Das Land will Gülleproblem systematisch angehen
Grüne: „Im Emsland fehlen 60.000 Hektar“
In seiner heutigen (Donnerstag, 31.10.) Sitzung hat der Niedersächsische Landtag einen Antrag der Regierungsfraktionen von SPD und Grünen zum landwirtschaftlichen Nährstoffmanagement in erster Lesung beraten. Damit will rot-grün in Niedersachsen die in der Tierhaltung und in Biogasanlagen anfallenden Nährstoffe systematisch erfassen und so eine Überdüngung künftig verhindern.
„Wir müssen das Problem der viel zu hohen und in weiten Teilen des Landes sogar noch steigenden Nitratwerte im Grundwasser und der Phosphatbelastung der Bäche, Flüsse und Stillgewässer endlich in den Griff bekommen“, betonten die für den Landkreis Emsland zuständigen Grünen-Landtagsabgeordnete Meta Janssen-Kucz und Volker Bajus. Dafür sei es erforderlich, die bereits vorhandenen Daten über Flächenausstattung der Betriebe und der in den einzelnen Betrieben gehaltenen Nutztiere miteinander zu verschneiden, forderten die Grünen-Politiker.
„Ziel unserer Initiative ist die systematische Überprüfung, ob der in der Tierhaltung oder in der Biogasanlage anfallende Wirtschaftsdünger auf den betriebseigenen Flächen sinnvoll als Dünger eingesetzt werden kann“, so Janssen-Kucz. Außerdem soll nachvollzogen werden, wo die Gülle, der Mist oder das Substrat aus Biogasanlagen genau verbleiben, die bei Einhaltung der Düngeverordnung nicht auf den betriebseigenen Flächen als Dünger eingesetzt werden dürfen.
„Wir wissen, dass im Landkreis Emsland rund 60.000 Hektar landwirtschaftliche Nutzfläche fehlen, um sämtlichen hier anfallenden Wirtschaftsdünger tatsächlich ordnungsgemäß einsetzen zu können. Diese Fläche ist in anderen Teilen Niedersachsens durchaus vorhanden, aber wir müssen sicherstellen, dass der Dünger auch tatsächlich dorthin verbracht wird, denn der Transport ist teuer“, so Bajus.
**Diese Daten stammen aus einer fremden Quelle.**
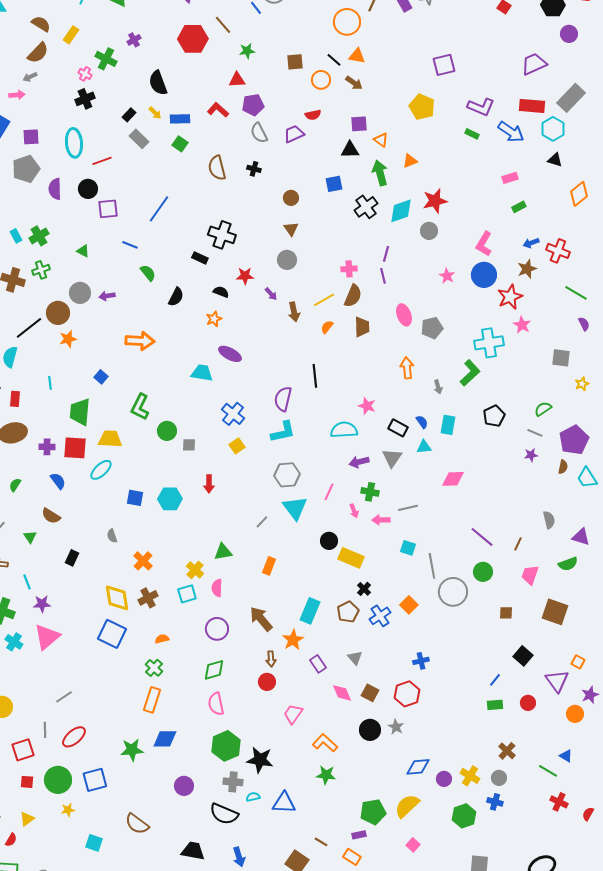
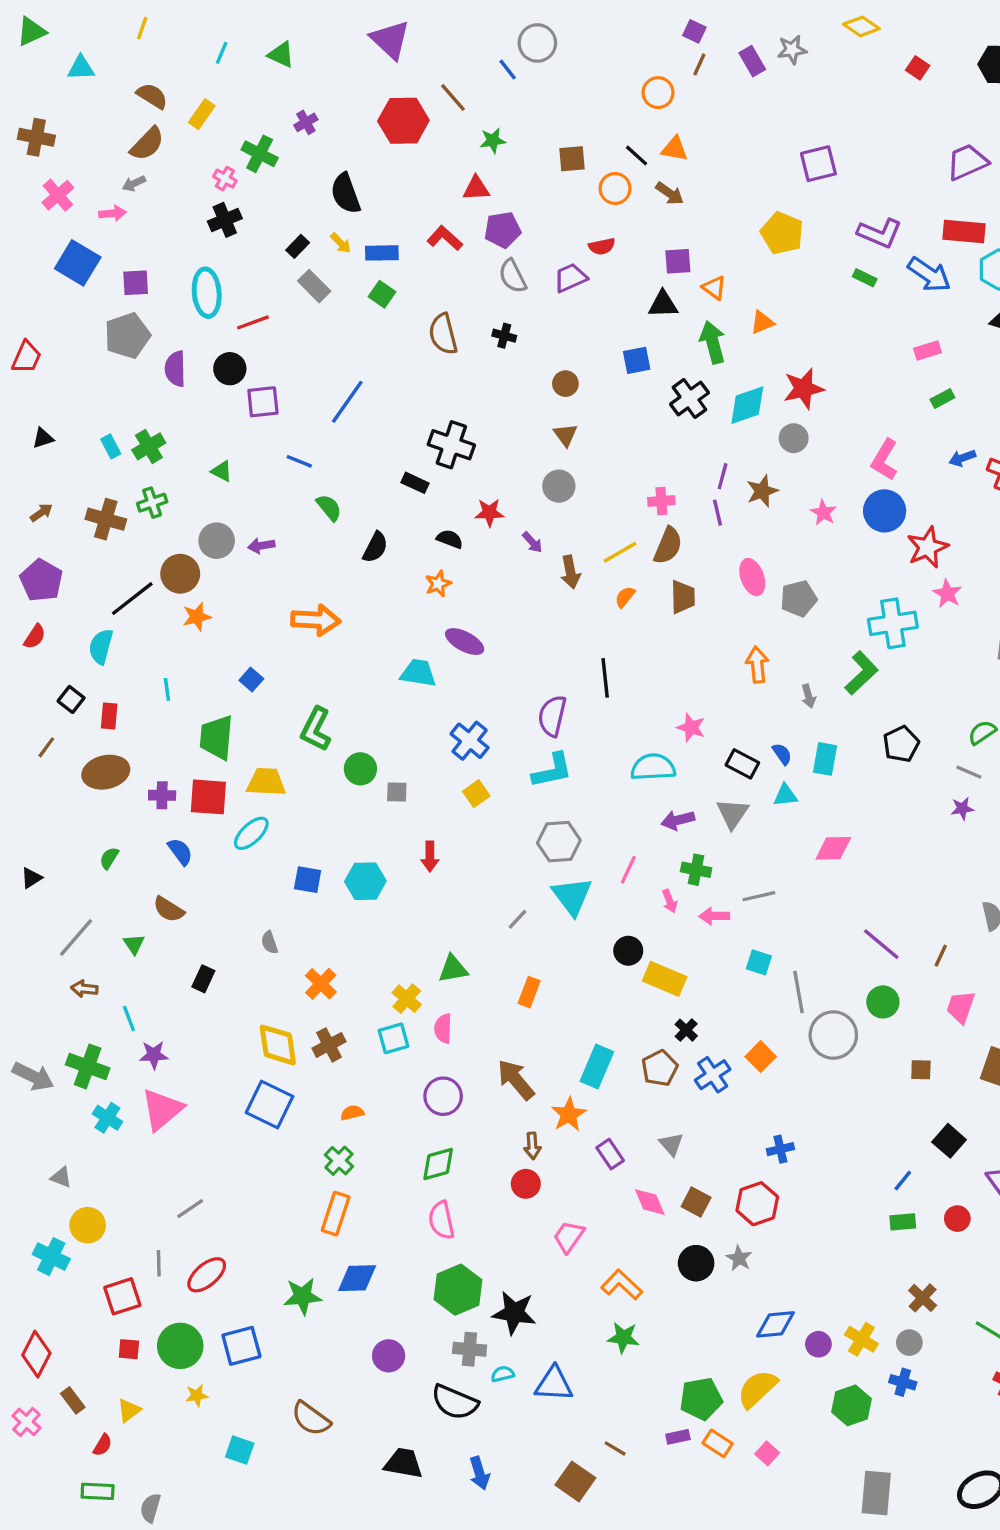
orange circle: (347, 22) -> (658, 93), size x0.7
brown star: (527, 269) -> (762, 491), moved
orange rectangle: (352, 857) -> (718, 1443), moved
Ein erster Schritt für ein Düngemanagement sei bereits im letzten Jahr von der schwarz-gelben Landesregierung mit der sogenannten Verbringungsverordnung auf den Weg gebracht worden, nach der die Abgabe von Wirtschaftsdünger gemeldet werden muss. „Das ist aber höchstens die halbe Miete“, meint Janssen-Kucz. „Wenn wir nicht zusätzlich überprüfen, wie viel Wirtschaftsdünger eigentlich abgegeben werden müsste, bringt das wenig und genau diese Lücke wollen wir jetzt schließen“, erläutert Bajus.